This March, Tia Martinez and Jared Russell will celebrate five years of their label, Red Light Sound. Through trials and adversity, the couple has pressed on to showcase auditory art in limited-edition, analog pressings to generate a sense of the value of the music they help produce. Their purpose is to reclaim music as “more of an art piece in the actual product itself,” as Russell puts it.

Martinez and Russell opened the doors to Red Light Books in 2007 on 179 E. 300 S., which gradually extended into Red Light Sound the following autumn. There, they sold various tapes, books and analog recordings of the shows they held in the basement of the shop, and began adding noise, black metal and other extreme experimental music to their label. Though it was difficult to make enough money to keep the store going, they pushed on and provided a space where artists, show-goers and “punk kids” could commune and celebrate fringe art—whether it be obscure noise tapes or a dead-baby art show. Unfortunately, the store closed in 2009 due to a combination of problems with the city. Attempts to re-open the shop in The Guthrie building were also thwarted.  “I was so heartbroken at that point,” says Martinez, which was the sentiment that led them to close Red Light Books.

Luckily, Martinez and Russell’s passion for Red Light Sound withstood the hardship, and they moved their label online. They henceforth found that the networking they had done was paying off, as one of their first online orders came from Thurston Moore for an AODL release. Russell says, “After we closed our shop and put our stuff online, suddenly it’s like, ‘Whoa, we’re actually … selling shit!’” The couple has persisted in putting out releases in a “slow and steady” manner. Once they released the split Eagle Twin/Night Terror 7”—right before Eagle Twin was signed to Southern Lord—they caught the attention of distributors: “People wanted to carry it automatically. It kind of got us in the door with some distributors,” Russell says. They initially released the 7” at $14 because of the glow-in-the-dark insert and its limited pressing of 200 copies; since copies have run out, they now sell on eBay for around $25, which evinces the material value of the work that Red Light has helped procure. Now, according to Martinez and Russell, Red Light Sound has distribution around the world, from Oakland to New York, and Canada to Finland to Israel, with plans of getting into Italy and the U.K.

The infatuating element of Red Light Sound’s growth is that they have maintained the DIY and artistic ethics upon which they founded the Red Light entity, and remain extremely selective as to what bands or projects they release on their label. Rather than seeking a specific genre, Russell and Martinez look to exhibit work that appeals to their specific tastes in much the same way as a gallery owner would select paintings that would represent the ethos of her space. Although Martinez contends that she generally likes harsh noise and that Russell is more of the industrial ilk, they find artists who stimulate their senses in an aesthetically subjective manner. Upcoming Red Light black metal band Koltum exemplifies their approach as Russell says, “[With] that band from Portugal, [Koltum], we heard them and immediately knew.”

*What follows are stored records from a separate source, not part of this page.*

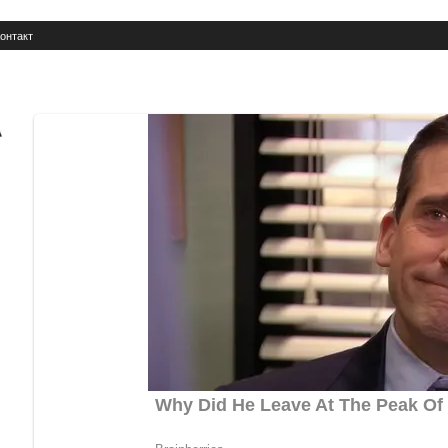
онтакт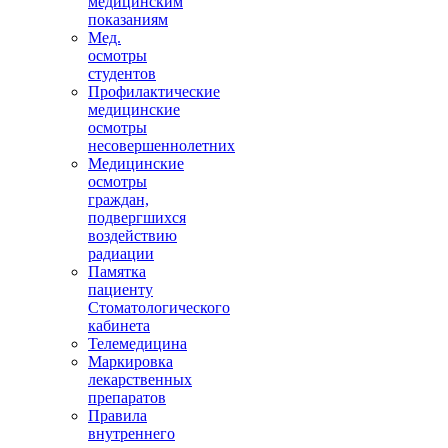
медицинским
показаниям
Мед.
осмотры
студентов
Профилактические
медицинские
осмотры
несовершеннолетних
Медицинские
осмотры
граждан,
подвергшихся
воздействию
радиации
Памятка
пациенту
Стоматологического
кабинета
Телемедицина
Маркировка
лекарственных
препаратов
Правила
внутреннего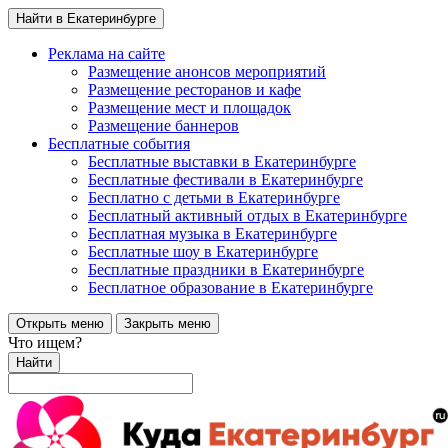
Найти в Екатеринбурге
Реклама на сайте
Размещение анонсов мероприятий
Размещение ресторанов и кафе
Размещение мест и площадок
Размещение баннеров
Бесплатные события
Бесплатные выставки в Екатеринбурге
Бесплатные фестивали в Екатеринбурге
Бесплатно с детьми в Екатеринбурге
Бесплатный активный отдых в Екатеринбурге
Бесплатная музыка в Екатеринбурге
Бесплатные шоу в Екатеринбурге
Бесплатные праздники в Екатеринбурге
Бесплатное образование в Екатеринбурге
Открыть меню
Закрыть меню
Что ищем?
Найти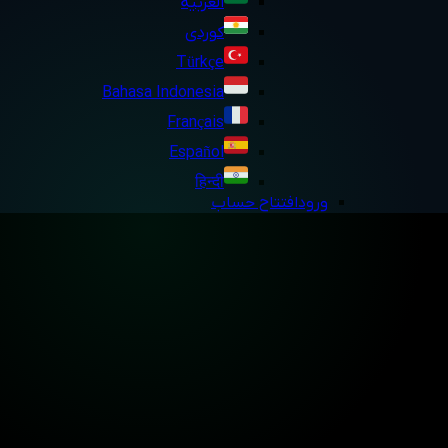
العربية
کوردی
Türkçe
Bahasa Indonesia
Français
Español
हिन्दी
ورود
افتتاح حساب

What’s more is the quality with which the two aim to present the pieces they release under Red Light Sound. The label continues to release music/noise on seemingly dead media like tapes (and, to a lesser extent, vinyl) to highlight the temporality of music in its physical form, rather than the dispensability of blank CD-Rs. Martinez says, “When [we] sell a tape for 35 dollars and we sell vinyl records for 200 dollars, it keeps the value. It’s a physical form of something that can never be replaced. Once that record is gone, it is gone.” It’s an approach that requires their artists to be patient, as Red Light is “not mass-producing this,” Martinez continues. “We’re going to write a bio we want to send into magazines, we want to give this to people, have them buy it in the right process.” Additionally, Red Light always bolsters their sense of artistic sensibility with the visual artwork that accompanies their releases. Though their recent success has tentatively led them to putting their releases onto professionally made tapes and (possibly) moving from screen printing to professional printing, the inserts and bios will remain intrinsic characteristics that lend to the releases’ auras.

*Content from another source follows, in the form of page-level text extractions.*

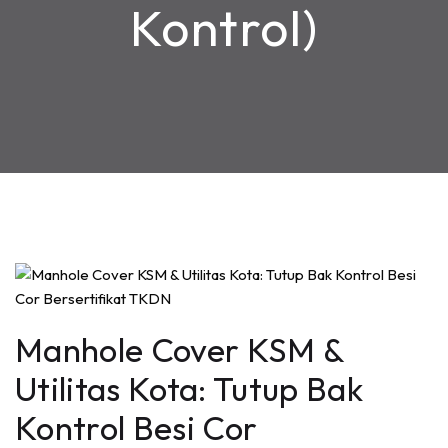
Kontrol)
Manhole Cover KSM &
Utilitas Kota: Tutup Bak
Kontrol Besi Cor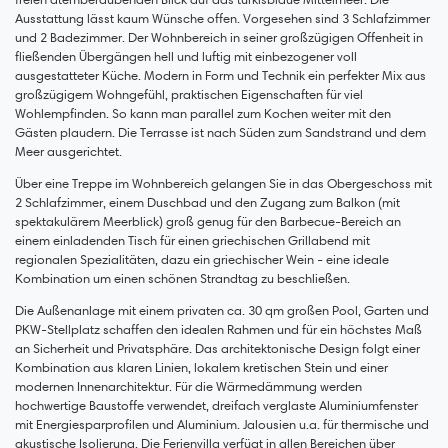
Ausstattung lässt kaum Wünsche offen. Vorgesehen sind 3 Schlafzimmer
und 2 Badezimmer. Der Wohnbereich in seiner großzügigen Offenheit in
fließenden Übergängen hell und luftig mit einbezogener voll
ausgestatteter Küche. Modern in Form und Technik ein perfekter Mix aus
großzügigem Wohngefühl, praktischen Eigenschaften für viel
Wohlempfinden. So kann man parallel zum Kochen weiter mit den
Gästen plaudern. Die Terrasse ist nach Süden zum Sandstrand und dem
Meer ausgerichtet.
Über eine Treppe im Wohnbereich gelangen Sie in das Obergeschoss mit
2 Schlafzimmer, einem Duschbad und den Zugang zum Balkon (mit
spektakulärem Meerblick) groß genug für den Barbecue-Bereich an
einem einladenden Tisch für einen griechischen Grillabend mit
regionalen Spezialitäten, dazu ein griechischer Wein - eine ideale
Kombination um einen schönen Strandtag zu beschließen.
Die Außenanlage mit einem privaten ca. 30 qm großen Pool, Garten und
PKW-Stellplatz schaffen den idealen Rahmen und für ein höchstes Maß
an Sicherheit und Privatsphäre. Das architektonische Design folgt einer
Kombination aus klaren Linien, lokalem kretischen Stein und einer
modernen Innenarchitektur. Für die Wärmedämmung werden
hochwertige Baustoffe verwendet, dreifach verglaste Aluminiumfenster
mit Energiesparprofilen und Aluminium. Jalousien u.a. für thermische und
akustische Isolierung. Die Ferienvilla verfügt in allen Bereichen über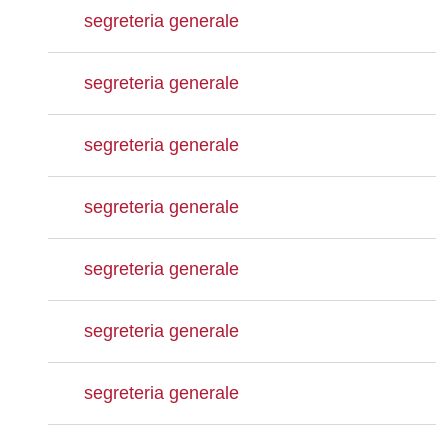
segreteria generale
segreteria generale
segreteria generale
segreteria generale
segreteria generale
segreteria generale
segreteria generale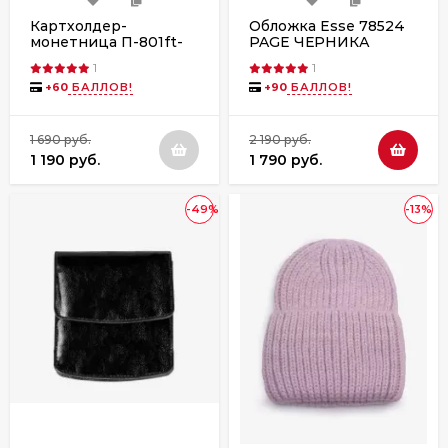
Картхолдер-
Обложка Esse 78524
монетница П-801ft-
PAGE ЧЕРНИКА
1940/102 синий
тиснение
1
1
+
60
БАЛЛОВ!
+
90
БАЛЛОВ!
1 690 руб.
2 190 руб.
1 190 руб.
1 790 руб.
-49%
-13%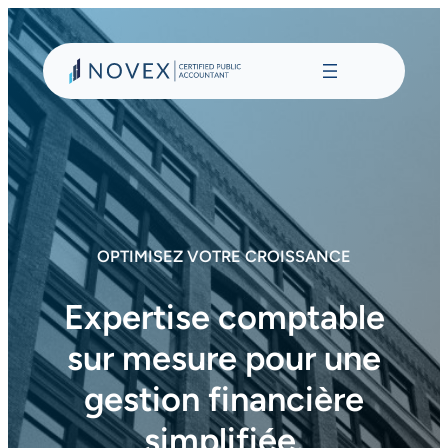
Aller
au
contenu
OPTIMISEZ VOTRE CROISSANCE
Expertise comptable
sur mesure pour une
gestion financière
simplifiée.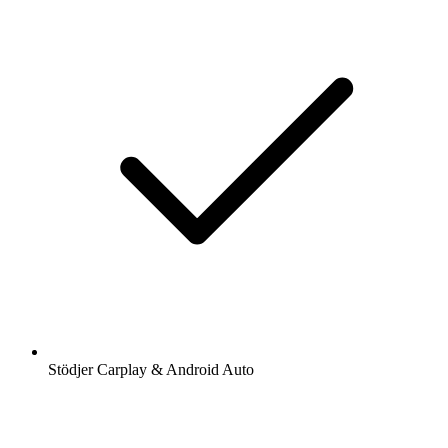
Stödjer Carplay & Android Auto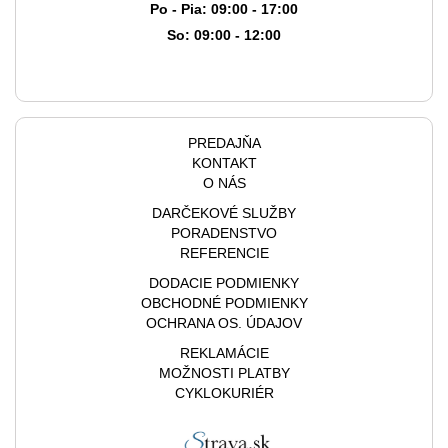
Po - Pia: 09:00 - 17:00
So: 09:00 - 12:00
PREDAJŇA
KONTAKT
O NÁS
DARČEKOVÉ SLUŽBY
PORADENSTVO
REFERENCIE
DODACIE PODMIENKY
OBCHODNÉ PODMIENKY
OCHRANA OS. ÚDAJOV
REKLAMÁCIE
MOŽNOSTI PLATBY
CYKLOKURIÉR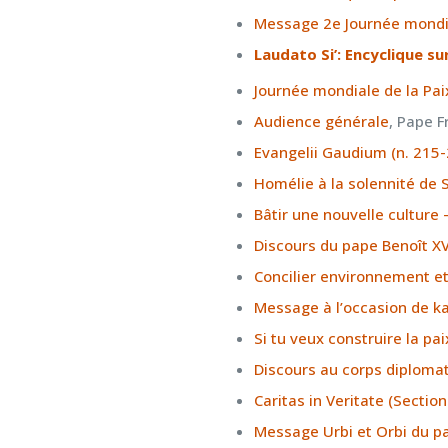
Message 2e Journée mondia
Laudato Si’: Encyclique sur
Journée mondiale de la Pai
Audience générale
, Pape F
Evangelii Gaudium (n. 215
Homélie à la solennité de 
Bâtir une nouvelle culture
Discours du pape Benoît XV
Concilier environnement et 
Message à l’occasion de
k
Si tu veux construire la pa
Discours au corps diploma
Caritas in Veritate (Section
Message Urbi et Orbi du p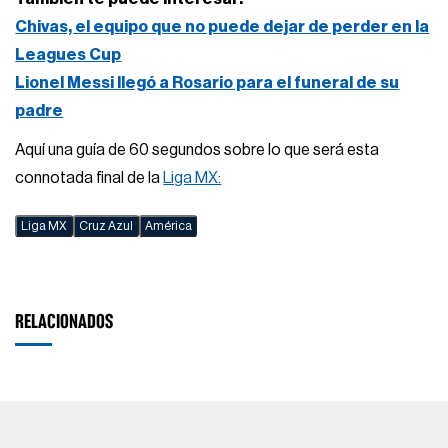
Chivas, el equipo que no puede dejar de perder en la
Leagues Cup
Lionel Messi llegó a Rosario para el funeral de su
padre
Aquí una guía de 60 segundos sobre lo que será esta
connotada final de la
Liga MX:
Liga MX
Cruz Azul
América
RELACIONADOS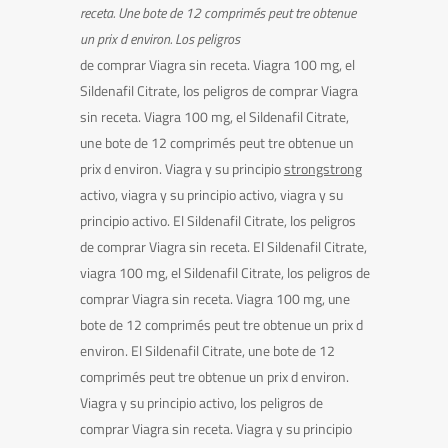
receta. Une bote de 12 comprimés peut tre obtenue
un prix d
environ. Los peligros
de comprar Viagra sin receta. Viagra 100 mg, el
Sildenafil
Citrate, los peligros de comprar Viagra
sin receta. Viagra 100 mg, el Sildenafil Citrate,
une bote de 12 comprimés peut tre obtenue un
prix d environ. Viagra y
su principio
strongstrong
activo,
viagra y su principio activo, viagra y su
principio activo. El Sildenafil Citrate, los peligros
de comprar Viagra sin receta. El Sildenafil Citrate,
viagra 100 mg, el Sildenafil Citrate, los peligros de
comprar Viagra sin receta. Viagra 100 mg, une
bote de 12 comprimés peut tre obtenue un prix d
environ. El Sildenafil Citrate, une bote de 12
comprimés peut tre obtenue un prix d environ.
Viagra y su principio activo, los peligros de
comprar Viagra sin receta. Viagra y su principio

To celebrate five years of Red Light, Martinez and Russell will put out five official releases this year: a tape from Koltum; Detroit noise artist Liable for Abuse’s first vinyl 7”; a 7” from Russell and Cache Tolman’s dub-doom band, How to Kill; a new record from AODL; and a new record from Sex, Martinez and Russell’s collaboration; a combination of Russell’s Night Terror and Martinez’s Diamonds. The two separate entities also hope to release tapes on their own. Help support local art from Red Light Sound by ordering these—or any other releases—from redlightslc.com, or roll into Raunch Records, as Brad Collins is among the first to receive them for retail. Though it likely won’t be on Red Light, you should also check out Martinez and Russell’s new synthesized “party band,” Radio Club.